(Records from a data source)
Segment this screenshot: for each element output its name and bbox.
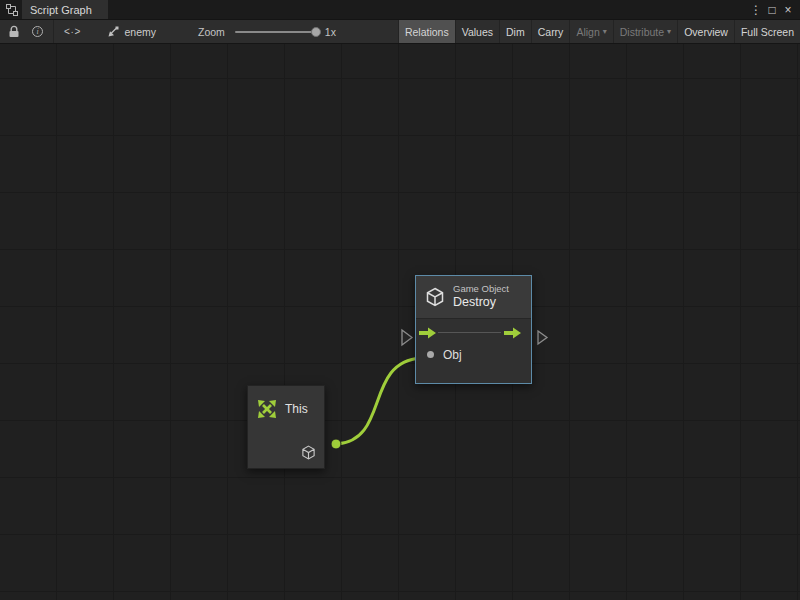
destroy-flow-row <box>416 319 531 347</box>
code-view-icon[interactable]: <∙> <box>64 26 81 37</box>
script-graph-icon <box>0 0 22 19</box>
kebab-menu-icon[interactable]: ⋮ <box>748 3 764 17</box>
this-move-icon <box>257 399 277 419</box>
toolbar-divider <box>53 20 54 43</box>
distribute-label: Distribute <box>620 26 664 38</box>
chevron-down-icon: ▾ <box>667 28 671 36</box>
zoom-slider-handle[interactable] <box>311 27 321 37</box>
flow-output-arrow-icon[interactable] <box>504 327 522 339</box>
align-button: Align ▾ <box>569 20 612 43</box>
destroy-control-output-port[interactable] <box>538 331 547 344</box>
maximize-icon[interactable]: □ <box>764 3 780 17</box>
destroy-node-title: Destroy <box>453 295 509 311</box>
relations-button[interactable]: Relations <box>398 20 455 43</box>
tab-script-graph[interactable]: Script Graph <box>22 0 108 19</box>
destroy-control-input-port[interactable] <box>402 330 412 345</box>
graph-name-label: enemy <box>124 26 156 38</box>
obj-port-label: Obj <box>443 348 462 362</box>
flow-input-arrow-icon[interactable] <box>419 327 437 339</box>
game-object-cube-icon <box>425 287 445 307</box>
title-bar: Script Graph ⋮ □ × <box>0 0 800 20</box>
connection-wire[interactable] <box>337 358 421 444</box>
values-button[interactable]: Values <box>455 20 499 43</box>
graph-toolbar: i <∙> enemy Zoom 1x Relations Values Dim… <box>0 20 800 44</box>
this-node[interactable]: This <box>247 385 325 469</box>
this-output-port[interactable] <box>331 439 341 449</box>
info-icon[interactable]: i <box>32 26 43 37</box>
close-icon[interactable]: × <box>780 3 796 17</box>
graph-pointer-icon <box>107 26 119 38</box>
destroy-node-header: Game Object Destroy <box>416 276 531 319</box>
destroy-node[interactable]: Game Object Destroy Obj <box>415 275 532 384</box>
distribute-button: Distribute ▾ <box>613 20 677 43</box>
graph-canvas[interactable]: This Game Object Destroy <box>0 44 800 600</box>
obj-input-port[interactable] <box>427 351 434 358</box>
toolbar-buttons: Relations Values Dim Carry Align ▾ Distr… <box>398 20 800 43</box>
dim-button[interactable]: Dim <box>499 20 531 43</box>
destroy-obj-row: Obj <box>416 347 531 362</box>
this-node-title: This <box>285 402 308 416</box>
connections-layer <box>0 44 800 600</box>
carry-button[interactable]: Carry <box>531 20 570 43</box>
zoom-label: Zoom <box>198 26 225 38</box>
full-screen-button[interactable]: Full Screen <box>734 20 800 43</box>
zoom-value: 1x <box>325 26 336 38</box>
graph-breadcrumb[interactable]: enemy <box>107 26 156 38</box>
align-label: Align <box>576 26 599 38</box>
lock-icon[interactable] <box>8 25 20 38</box>
chevron-down-icon: ▾ <box>603 28 607 36</box>
destroy-node-category: Game Object <box>453 283 509 295</box>
game-object-cube-icon <box>301 445 316 460</box>
flow-relation-line <box>438 332 501 333</box>
overview-button[interactable]: Overview <box>677 20 734 43</box>
zoom-slider[interactable] <box>235 31 317 33</box>
tab-title: Script Graph <box>30 4 92 16</box>
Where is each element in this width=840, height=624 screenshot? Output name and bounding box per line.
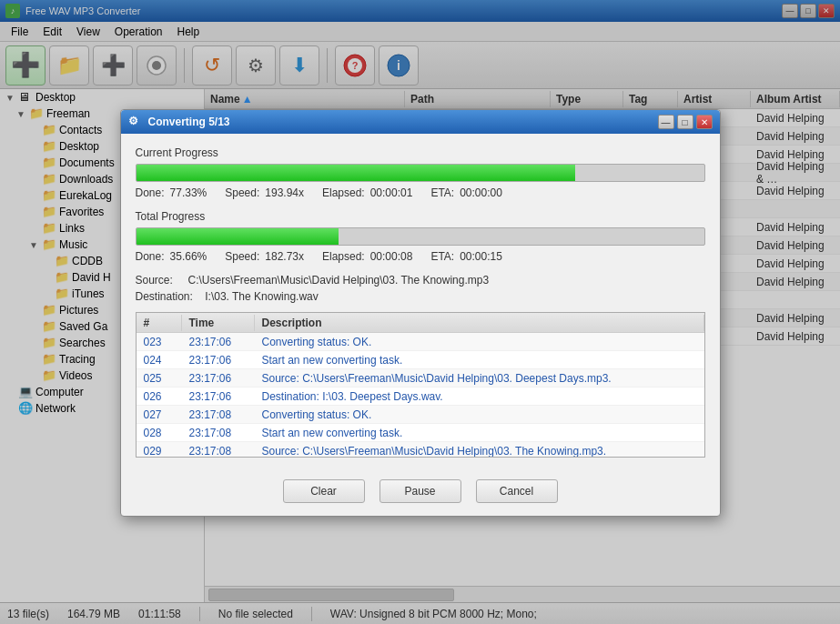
log-col-num: #	[137, 315, 182, 331]
modal-overlay: ⚙ Converting 5/13 — □ ✕ Current Progress…	[0, 0, 840, 624]
log-num: 027	[137, 408, 182, 421]
total-progress-bar-fill	[137, 228, 339, 245]
total-progress-section: Total Progress Done: 35.66% Speed: 182.7…	[136, 210, 705, 263]
current-progress-label: Current Progress	[136, 146, 705, 159]
converting-modal: ⚙ Converting 5/13 — □ ✕ Current Progress…	[120, 109, 721, 517]
log-container[interactable]: # Time Description 023 23:17:06 Converti…	[136, 312, 705, 458]
log-time: 23:17:08	[182, 427, 255, 439]
total-progress-bar-container	[136, 227, 705, 246]
modal-title-bar: ⚙ Converting 5/13 — □ ✕	[121, 110, 720, 134]
log-item[interactable]: 026 23:17:06 Destination: I:\03. Deepest…	[137, 387, 704, 406]
log-item[interactable]: 023 23:17:06 Converting status: OK.	[137, 333, 704, 351]
dest-label: Destination:	[136, 290, 193, 303]
total-done-value: 35.66%	[170, 250, 207, 263]
total-elapsed-stat: Elapsed: 00:00:08	[322, 250, 412, 263]
current-elapsed-value: 00:00:01	[370, 186, 413, 199]
log-time: 23:17:06	[182, 336, 255, 348]
log-num: 025	[137, 372, 182, 385]
current-done-stat: Done: 77.33%	[136, 186, 207, 199]
current-eta-label: ETA:	[430, 186, 454, 199]
current-elapsed-label: Elapsed:	[322, 186, 365, 199]
log-desc: Start an new converting task.	[255, 354, 704, 367]
total-eta-label: ETA:	[430, 250, 454, 263]
cancel-button[interactable]: Cancel	[476, 479, 558, 503]
current-elapsed-stat: Elapsed: 00:00:01	[322, 186, 412, 199]
current-speed-stat: Speed: 193.94x	[225, 186, 304, 199]
log-num: 026	[137, 390, 182, 403]
dest-value: I:\03. The Knowing.wav	[205, 290, 319, 303]
source-row: Source: C:\Users\Freeman\Music\David Hel…	[136, 274, 705, 287]
log-time: 23:17:06	[182, 390, 255, 403]
current-eta-value: 00:00:00	[460, 186, 502, 199]
current-speed-label: Speed:	[225, 186, 259, 199]
log-num: 029	[137, 445, 182, 458]
total-done-label: Done:	[136, 250, 165, 263]
log-header: # Time Description	[137, 313, 704, 333]
source-label: Source:	[136, 274, 173, 287]
total-done-stat: Done: 35.66%	[136, 250, 207, 263]
log-time: 23:17:06	[182, 354, 255, 367]
log-col-desc: Description	[255, 315, 704, 331]
log-num: 028	[137, 427, 182, 439]
modal-title: Converting 5/13	[148, 116, 230, 128]
total-speed-stat: Speed: 182.73x	[225, 250, 304, 263]
log-num: 023	[137, 336, 182, 348]
log-desc: Source: C:\Users\Freeman\Music\David Hel…	[255, 372, 704, 385]
log-desc: Source: C:\Users\Freeman\Music\David Hel…	[255, 445, 704, 458]
log-desc: Start an new converting task.	[255, 427, 704, 439]
total-elapsed-label: Elapsed:	[322, 250, 365, 263]
modal-close-button[interactable]: ✕	[696, 115, 713, 129]
log-desc: Converting status: OK.	[255, 336, 704, 348]
log-item[interactable]: 024 23:17:06 Start an new converting tas…	[137, 351, 704, 369]
modal-title-left: ⚙ Converting 5/13	[128, 115, 230, 129]
total-progress-stats: Done: 35.66% Speed: 182.73x Elapsed: 00:…	[136, 250, 705, 263]
log-item[interactable]: 028 23:17:08 Start an new converting tas…	[137, 424, 704, 442]
current-done-label: Done:	[136, 186, 165, 199]
log-item[interactable]: 027 23:17:08 Converting status: OK.	[137, 406, 704, 424]
log-item[interactable]: 029 23:17:08 Source: C:\Users\Freeman\Mu…	[137, 442, 704, 458]
log-desc: Converting status: OK.	[255, 408, 704, 421]
current-progress-bar-container	[136, 164, 705, 182]
log-item[interactable]: 025 23:17:06 Source: C:\Users\Freeman\Mu…	[137, 369, 704, 387]
current-eta-stat: ETA: 00:00:00	[430, 186, 502, 199]
total-progress-label: Total Progress	[136, 210, 705, 223]
log-num: 024	[137, 354, 182, 367]
log-time: 23:17:06	[182, 372, 255, 385]
current-done-value: 77.33%	[170, 186, 207, 199]
current-progress-bar-fill	[137, 165, 576, 181]
modal-minimize-button[interactable]: —	[658, 115, 674, 129]
log-time: 23:17:08	[182, 408, 255, 421]
source-value: C:\Users\Freeman\Music\David Helping\03.…	[188, 274, 490, 287]
dest-row: Destination: I:\03. The Knowing.wav	[136, 290, 705, 303]
modal-body: Current Progress Done: 77.33% Speed: 193…	[121, 134, 720, 470]
current-speed-value: 193.94x	[265, 186, 304, 199]
modal-footer: Clear Pause Cancel	[121, 470, 720, 516]
log-time: 23:17:08	[182, 445, 255, 458]
total-eta-stat: ETA: 00:00:15	[430, 250, 502, 263]
total-speed-value: 182.73x	[265, 250, 304, 263]
pause-button[interactable]: Pause	[380, 479, 461, 503]
clear-button[interactable]: Clear	[283, 479, 365, 503]
total-speed-label: Speed:	[225, 250, 259, 263]
current-progress-section: Current Progress Done: 77.33% Speed: 193…	[136, 146, 705, 199]
total-eta-value: 00:00:15	[460, 250, 502, 263]
modal-maximize-button[interactable]: □	[677, 115, 693, 129]
log-col-time: Time	[182, 315, 255, 331]
total-elapsed-value: 00:00:08	[370, 250, 413, 263]
modal-controls[interactable]: — □ ✕	[658, 115, 713, 129]
modal-app-icon: ⚙	[128, 115, 143, 129]
current-progress-stats: Done: 77.33% Speed: 193.94x Elapsed: 00:…	[136, 186, 705, 199]
log-desc: Destination: I:\03. Deepest Days.wav.	[255, 390, 704, 403]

* EXERCISE
Where a line above contains the string "Music", copy that line.

* WRITTEN SOLUTION
source-row: Source: C:\Users\Freeman\Music\David Hel…	[136, 274, 705, 287]
log-desc: Source: C:\Users\Freeman\Music\David Hel…	[255, 372, 704, 385]
log-desc: Source: C:\Users\Freeman\Music\David Hel…	[255, 445, 704, 458]
source-value: C:\Users\Freeman\Music\David Helping\03.…	[188, 274, 490, 287]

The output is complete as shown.